Relato escrito por Jorge Luis Borges y Adolfo Bioy
Casares en 1947, bajo el pseudónimo jocoso de H. Bustos Domecq, “La fiesta del
monstruo” fue publicado por la revista Marcha
en Uruguay, recién tras la caída del peronismo, en septiembre de 1955.
Resulta paradójico que la mirada borgeana haya calificado al peronismo de una
manera tan categórica y temprana, y que no haya vuelto a revisar esa
perspectiva. Como puede leerse, el texto está escrito desde un desprecio enorme
hacia los otros que, en este caso, se transforman, son transformados, en el
Otro absoluto.
En el relato, que pretende ser la descripción de un 17 de
octubre por la boca de un grasa,
“lo importante es la fiesta, el
tumulto, el judío muerto a pedradas, los bajos
instintos, la grosería”, según remarcó tempranamente Ismael Viñas, en el
artículo (“De las obras y los hombres. La fiesta del monstruo”), que publicó en
1956 en el N° 7-8 de la revista Contorno,
bajo el pseudónimo de V. Sanroman. El narrador es un militante peronista, quien le cuenta
a su novia, Nelly, los avatares de una jornada en la que irán a la plaza a
escuchar el discurso del Monstruo, es decir, de Perón. En el camino se cruzan
con un judío de anteojos, que camina distraído, con un libro entre sus manos, y
lo matan.
Como puede detectarse, “La fiesta…” está
construido como una
reescritura de los argumento de “El matadero”, de Esteban Echeverría, pero
según el tono excesivo de “La refalosa”, de Hilario Ascasubi. De hecho, el
cuento se inicia con un epígrafe de “La refalosa”, que dice así “Aquí empieza
su aflición”. Recordemos que en el poema de Ascasubi aparece esta dicotomía
incruenta entre una víctima, el unitario, y sus verdugos, los mazorqueros. Los
salvajes –quienes no van a parar de acusar de salvaje al hombre culto, siempre
desde la mirada del autor– van a divertirse y reírse ante las torturas –entre
ellas la refalosa– que le infringen a su enemigo, con el único objetivo de
domesticarlo, y hacerlo gritar “Viva la Federación”. Algo similar sucede en el
relato de Borges-Bioy, cuando los seguidores del monstruo intentan hacer algo
similar con el judío. No en vano, en su
clásico libro El género gauchesco. Un
tratado sobre la patria, Josefina Ludmer se refiere a “La Refalosa” como la primera fiesta
del monstruo, en la cual “se deja leer la construcción de una lengua asesina y
brutal”. Una construcción que divide las voces entre baja, salvaje, o bárbara,
y otra civilizada, introduciendo una diferencia jerárquica en la lengua del
desafío, que baja una orilla y pasa de lo animal directamente al cuerpo del
enemigo”. Esto es así, en gran medida, porque “el desafío y el mundo animal se
implican mutuamente en el género”. Así, los bárbaros y salvajes federales no
sólo degüellan animales, sino que son unos animales que degüellan y sacrifican hombres
como si fueran animales, tal como sugiere Esteban Echeverría en “El matadero”.

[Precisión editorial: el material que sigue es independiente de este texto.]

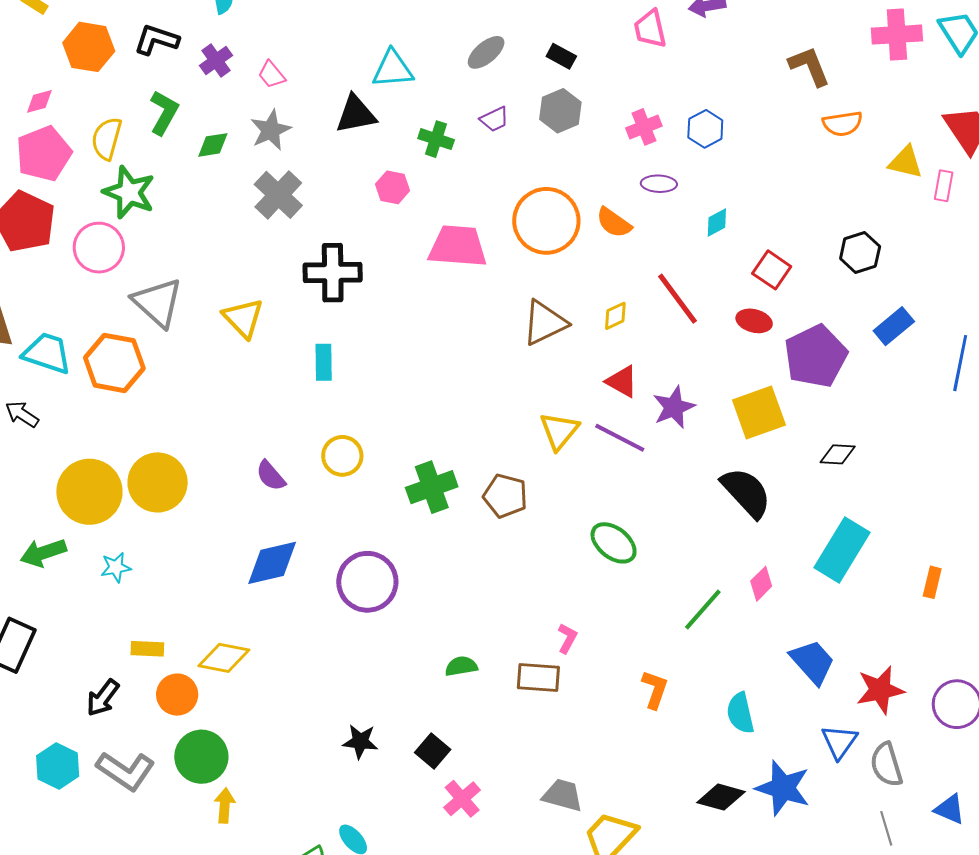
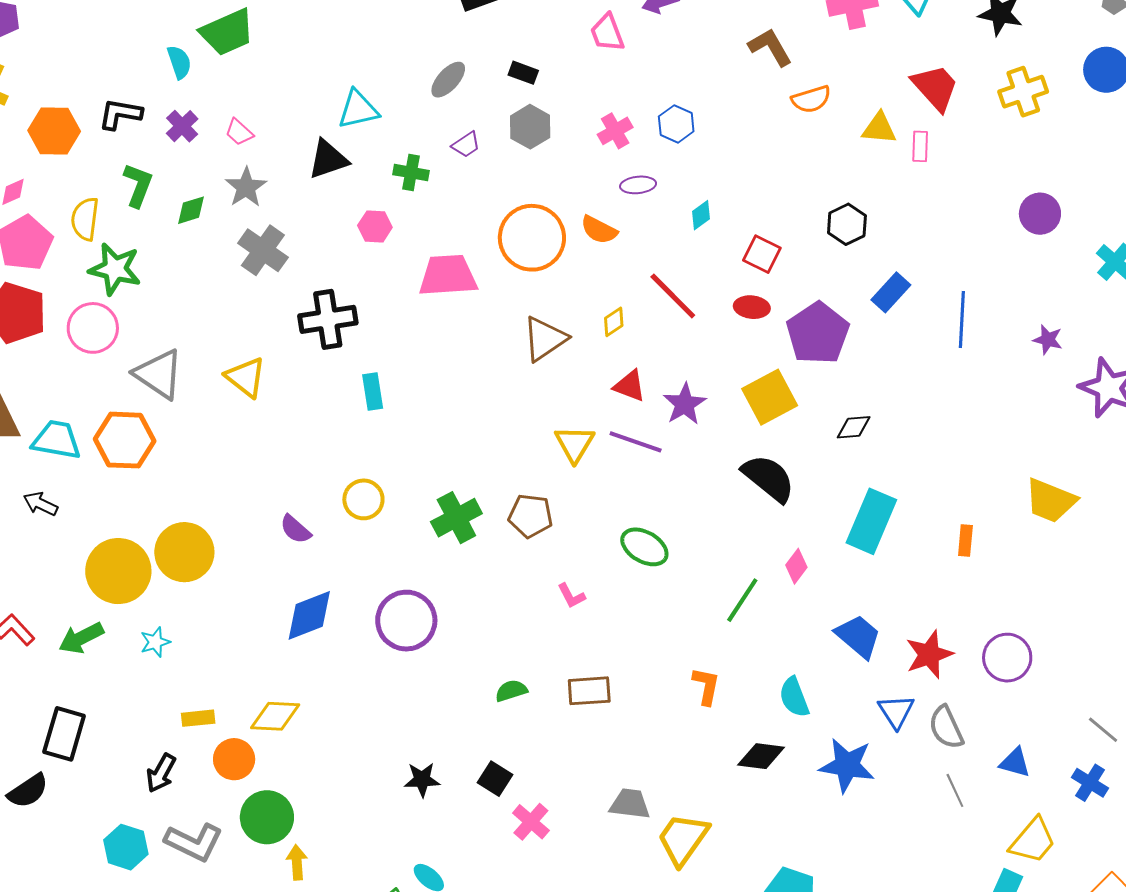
cyan rectangle: (324, 362) -> (373, 391), moved
pink L-shape: (567, 638) -> (571, 596), moved, turned 132
black diamond: (721, 797) -> (761, 756), moved

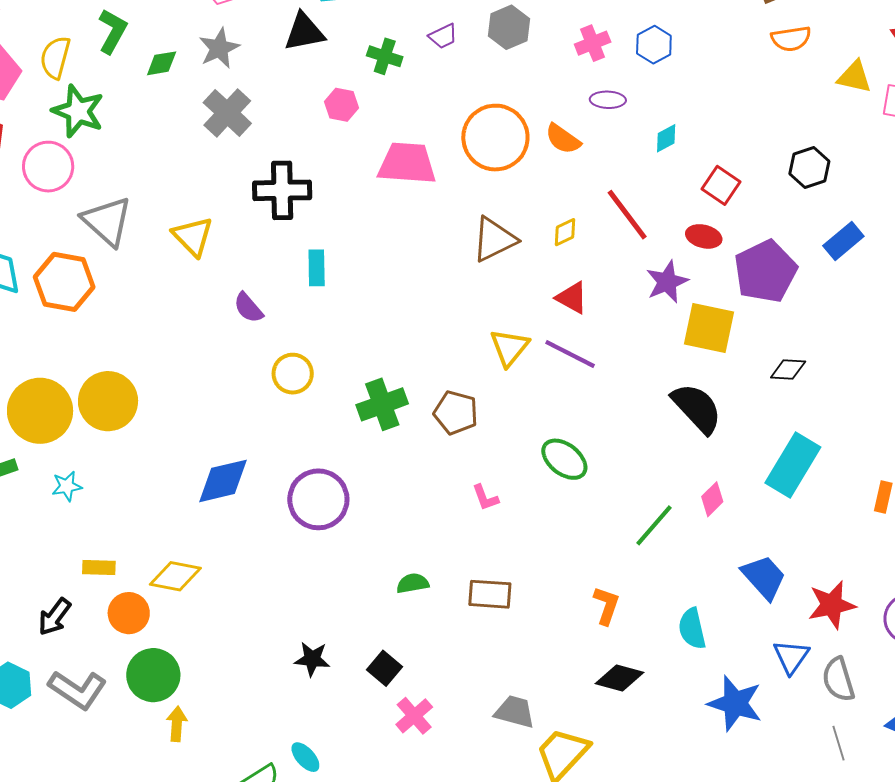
yellow square: (770, 397) -> (709, 328), turned 32
purple star: (685, 404) -> (667, 282), moved
purple semicircle: (295, 529) -> (248, 308), moved
black diamond: (761, 756) -> (619, 678), moved

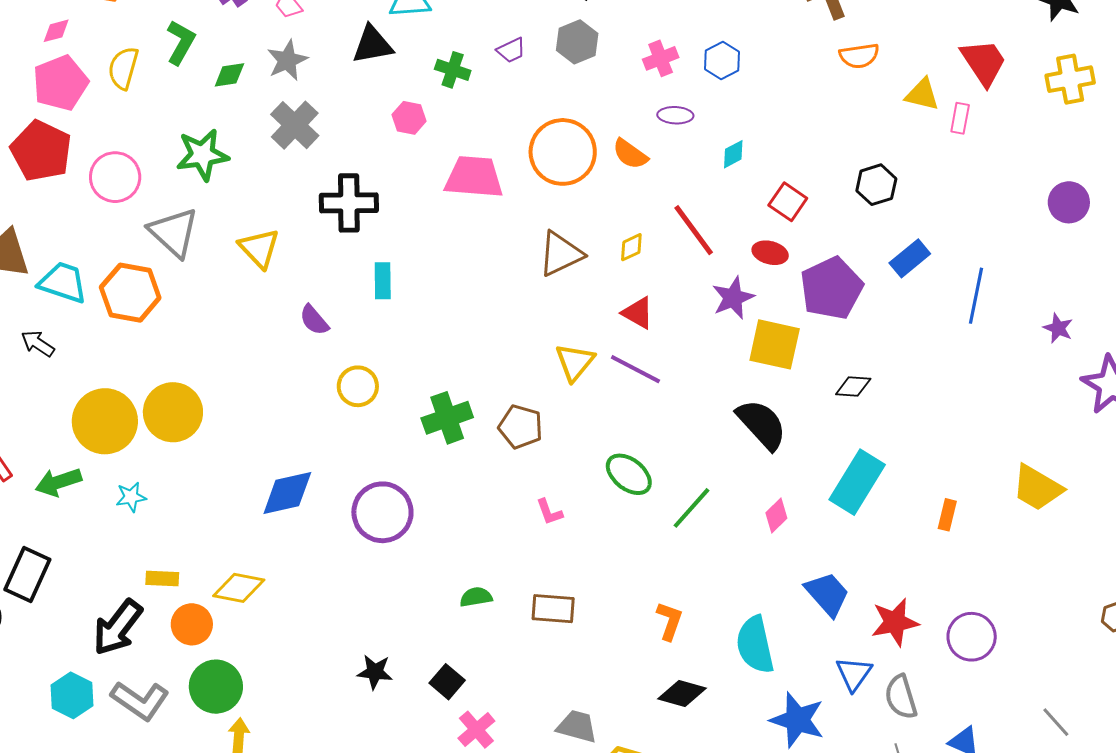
green star: (78, 111) -> (202, 155), moved, turned -30
green line: (654, 525) -> (692, 508), moved
black arrow: (54, 617) -> (118, 627), size x1.5
cyan semicircle: (692, 629) -> (755, 645), size x1.4

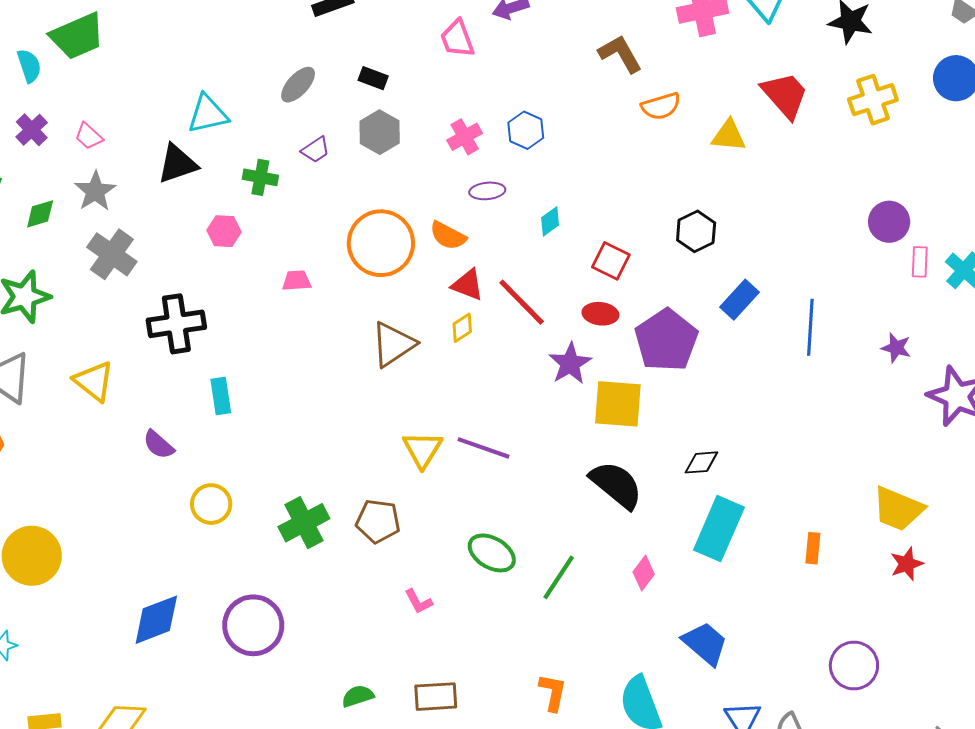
pink rectangle: (960, 118) -> (920, 262), moved
pink trapezoid: (474, 177) -> (297, 281), size x0.5
red triangle: (638, 313) -> (468, 285), moved
black diamond: (853, 386) -> (701, 462), moved
red star: (895, 622) -> (907, 564), moved, size x0.7

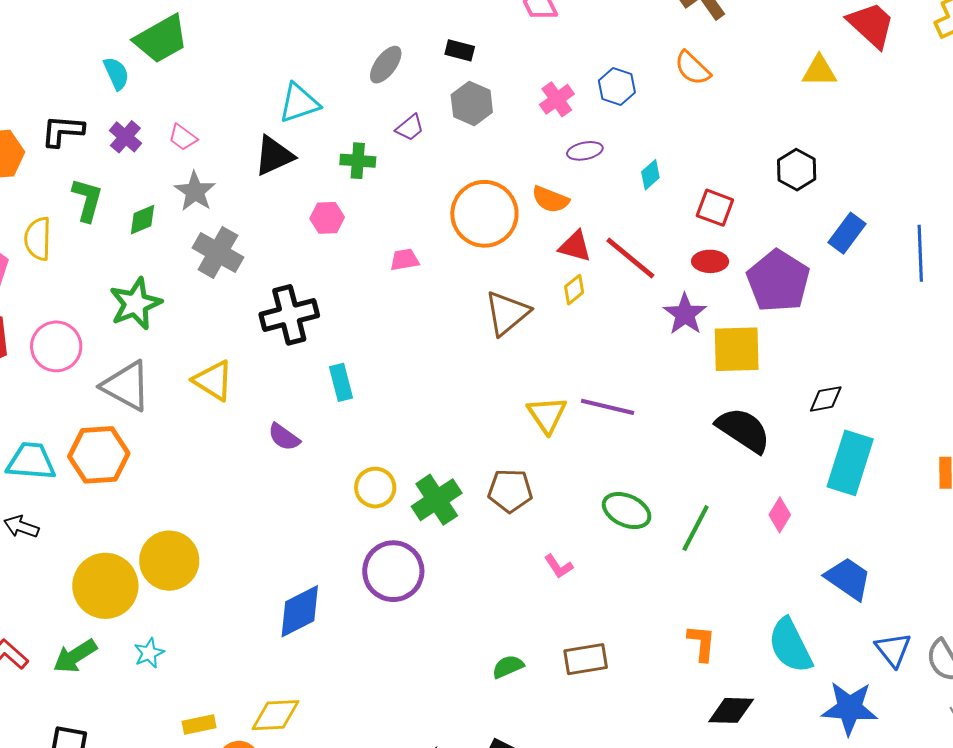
orange semicircle: (661, 106) -> (692, 68), moved, turned 66
yellow circle: (211, 504) -> (375, 488), moved
purple circle: (253, 625) -> (393, 571), moved

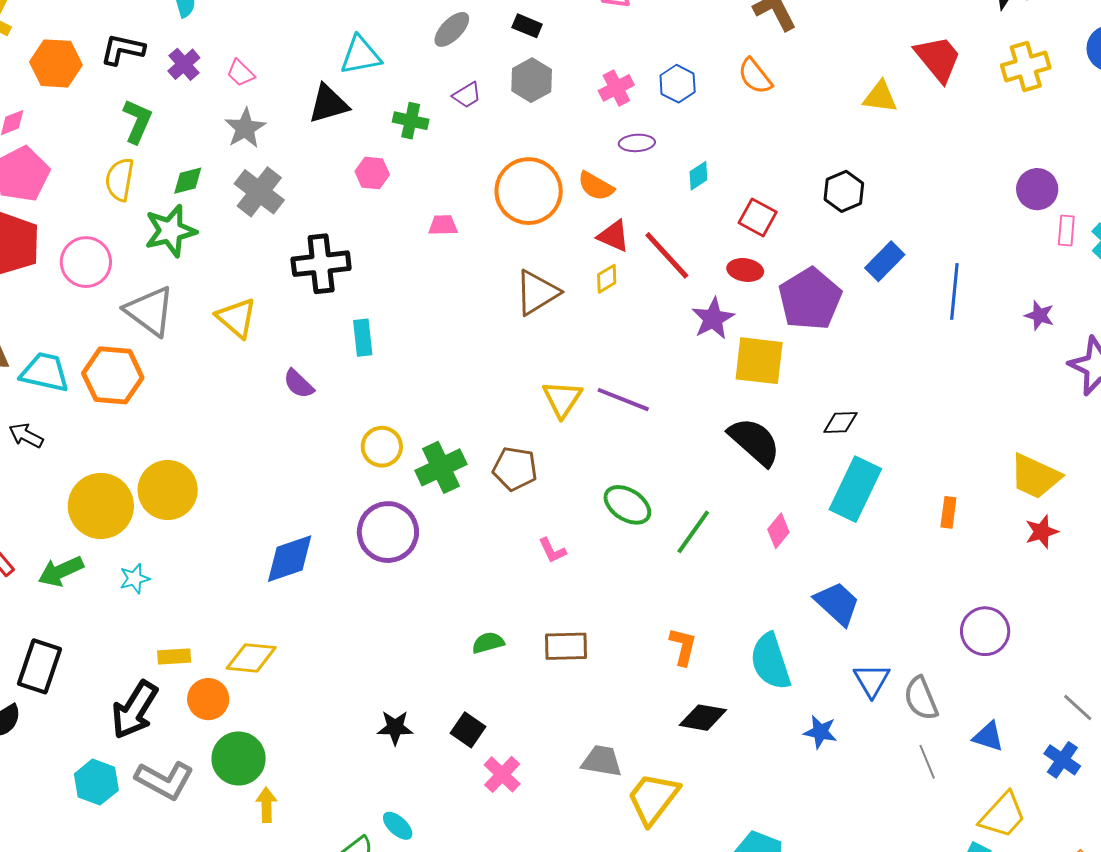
green diamond: (142, 220) -> (188, 181), moved
yellow semicircle: (38, 239) -> (120, 180), moved
blue star: (850, 708) -> (820, 732), size x0.6

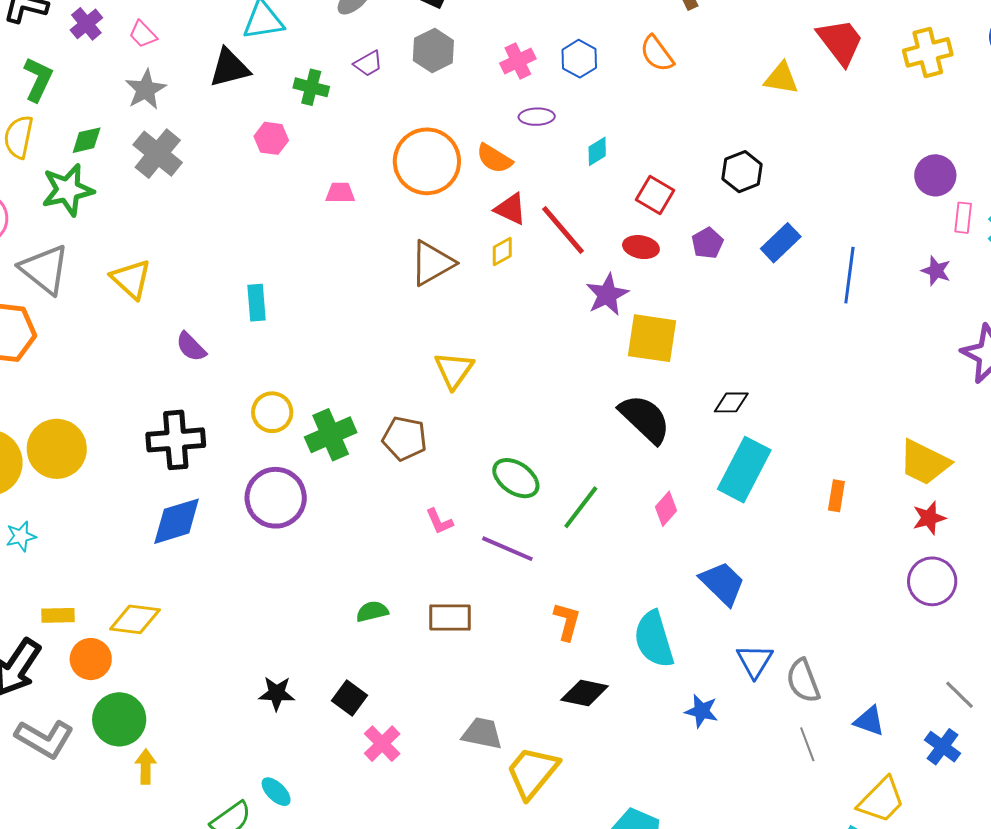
black cross: (321, 264) -> (176, 440), moved
purple pentagon: (810, 299) -> (707, 243), moved, size x0.5
purple star: (1039, 315) -> (936, 271), moved
purple line: (623, 400) -> (507, 549), moved
purple circle: (985, 631) -> (932, 581), moved

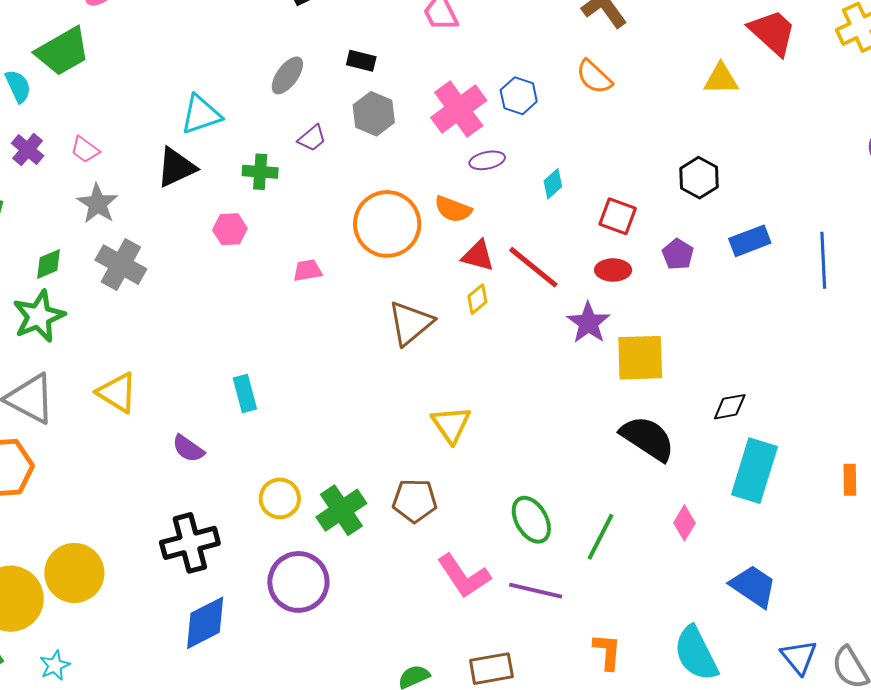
pink cross: (518, 61) -> (459, 109), size x1.6
blue rectangle: (781, 243) -> (750, 241), turned 33
green ellipse: (516, 478) -> (531, 520), turned 36
pink L-shape: (439, 521) -> (464, 576), size x1.8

De este modo, la escritura –“las bellas letras”–, la palabra autorizada del
escritor, aporta a la animalización del Otro iletrado, transformándolo en un
monstruo, en alguien que –a decir de Michel Foucault– no es ni siquiera un
animal, sino que es casi animal y casi hombre.
Por
supuesto, no es nuevo el hecho de que existan letrados que con sus plumas
aporten a la estigmatización de los sectores pobres de la población. Mucho más
cuando estos sectores tienen el tupé de insubordinarse. Es que para entender un poco mejor el clima de época
en que fue escrito “La fiesta…”, y las representaciones que estos escritores
tenían respecto del peronismo, tal vez valga la pena rescatar las declaraciones
que el propio Bioy hiciera años más tarde: “Este relato está escrito con un tremendo odio.
Estábamos llenos de odio durante el peronismo”.
Tal vez haya sido ese odio el motor de “El
simulacro”, relato de Borges incluido en su libro El hacedor, de 1960. Con este dos texto podemos complementar la
visión borgeana del peronismo.
Ese
odio que algunos de estos escritores sienten por el avance de las masas les
ciega la mirada. Y desde esa ceguera desrealizan, en su literatura, todo
aquello que no pueden aceptar como un dato de la realidad que los rodea. Así
como el peronismo pudo significar el sueño de los humillados y ofendidos por la
Argentina oligárquica, para otros, el peronismo se convirtió en una especie de
reverso de ese sueño, es decir, fue vivido como una pesadilla. Por eso Borges,
que comparte este juicio, narra su cuento como una alucinación: voluntad
estética de realización que es el correlativo de su juicio político.
Y
es esta caracterización del peronismo como irreal la que lleva a Borges a recrear
en su texto un velatorio de Evita. Imitación, en un rincón remoto de la
provincia de Chaco, del velatorio real que se sucedió en Buenos Aires. Tal vez
por eso el narrador se pregunte: “¿Qué suerte de hombre ideó y ejecutó esa
fúnebre farsa? ¿Un fanático, un triste, un alucinado o un impostor y un cínico?
¿Creía ser Perón al representar su doliente papel de viudo macabro?”. La
respuesta, como el lector se podrá imaginar, es más terrible que la pregunta: “La historia es increíble pero ocurrió y
acaso no una vez sino muchas, con distintos actores y con diferencias
locales. En ella está la cifra perfecta de una época irreal y es como el reflejo
de un sueño o como aquel drama en el drama, que se ve en Hamlet. El
enlutado no era Perón y la muñeca rubia no era la mujer Eva Duarte, pero
tampoco Perón era Perón ni Eva era Eva sino desconocidos o anónimos (cuyo
nombre secreto y cuyo rostro verdadero ignoramos) que figuraron, para el
crédulo amor de los arrabales, una crasa mitología”.
Es
decir, el peronismo no es más que ese retorno de las lanzas y esos cuchillos
que asesinaron a Laprida. La barbarie que regresa, para mostrar que a pesar de
esa fachada de modernidad, de europeísmo, la culta Buenos Aires lleva en sus
entrañas a los cabecitas negra, esos inmigrantes y provincianos incultos que
ahora pueblan las fábricas, los barrios cercanos a la Gran Capital y que, para
colmo, cuentan con poderosos sindicatos, y con el visto bueno de un Estado
dirigido por otro bárbaro descendiente de esos gauchos.